Saved data entries:
◆ ◆ ◆ ◆ ◆

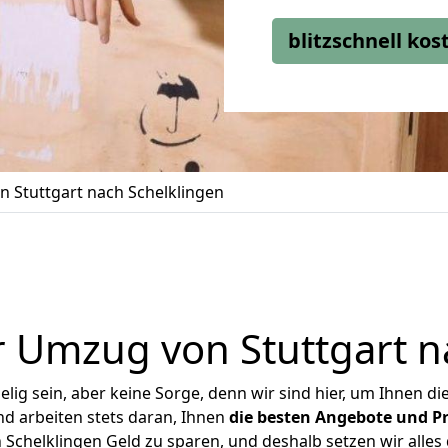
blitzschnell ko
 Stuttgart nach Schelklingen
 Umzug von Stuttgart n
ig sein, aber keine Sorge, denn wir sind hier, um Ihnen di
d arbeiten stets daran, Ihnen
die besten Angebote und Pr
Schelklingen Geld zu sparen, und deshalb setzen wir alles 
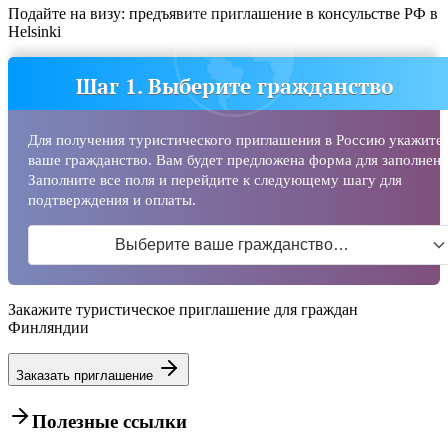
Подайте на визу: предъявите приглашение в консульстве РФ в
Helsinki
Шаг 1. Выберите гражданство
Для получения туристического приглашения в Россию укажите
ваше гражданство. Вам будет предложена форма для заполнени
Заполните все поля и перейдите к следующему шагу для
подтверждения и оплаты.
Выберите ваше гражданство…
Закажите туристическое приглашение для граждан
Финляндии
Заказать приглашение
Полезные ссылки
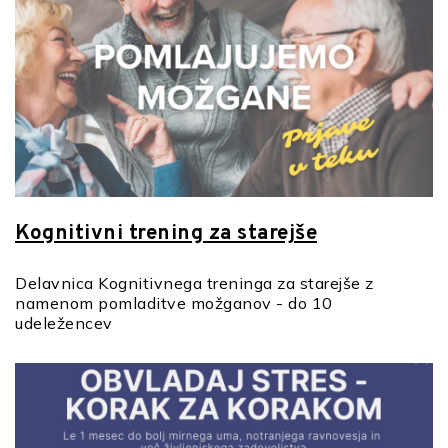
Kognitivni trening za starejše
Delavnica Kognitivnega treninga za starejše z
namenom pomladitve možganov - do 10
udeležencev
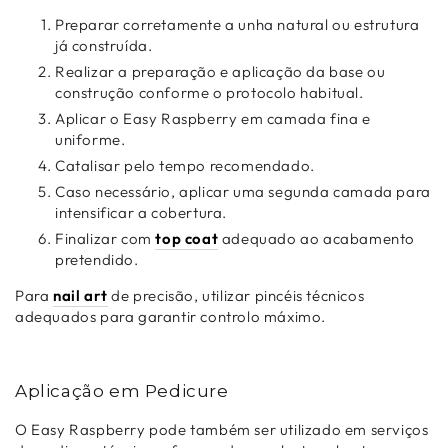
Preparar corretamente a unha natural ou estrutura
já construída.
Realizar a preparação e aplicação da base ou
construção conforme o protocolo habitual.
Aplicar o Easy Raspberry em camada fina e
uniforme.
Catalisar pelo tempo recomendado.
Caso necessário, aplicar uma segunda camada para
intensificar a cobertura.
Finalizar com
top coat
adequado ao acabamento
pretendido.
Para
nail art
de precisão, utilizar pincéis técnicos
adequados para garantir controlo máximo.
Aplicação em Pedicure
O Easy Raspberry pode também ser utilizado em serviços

◆ ◆ ◆ ◆ ◆

● What this task involves: What is needed is an exact transcription of the lines from the one holding "Шаг 1. Выберите гражданство" to the end of the data, with every picture left out.

● Exercise solution:
Шаг 1. Выберите гражданство
Для получения туристического приглашения в Россию укажите
ваше гражданство. Вам будет предложена форма для заполнени
Заполните все поля и перейдите к следующему шагу для
подтверждения и оплаты.
Выберите ваше гражданство…
Закажите туристическое приглашение для граждан
Финляндии
Заказать приглашение
Полезные ссылки
Kognitivni trening za starejše
Delavnica Kognitivnega treninga za starejše z
namenom pomladitve možganov - do 10
udeležencev
Preparar corretamente a unha natural ou estrutura
já construída.
Realizar a preparação e aplicação da base ou
construção conforme o protocolo habitual.
Aplicar o Easy Raspberry em camada fina e
uniforme.
Catalisar pelo tempo recomendado.
Caso necessário, aplicar uma segunda camada para
intensificar a cobertura.
Finalizar com
top coat
adequado ao acabamento
pretendido.
Para
nail art
de precisão, utilizar pincéis técnicos
adequados para garantir controlo máximo.
Aplicação em Pedicure
O Easy Raspberry pode também ser utilizado em serviços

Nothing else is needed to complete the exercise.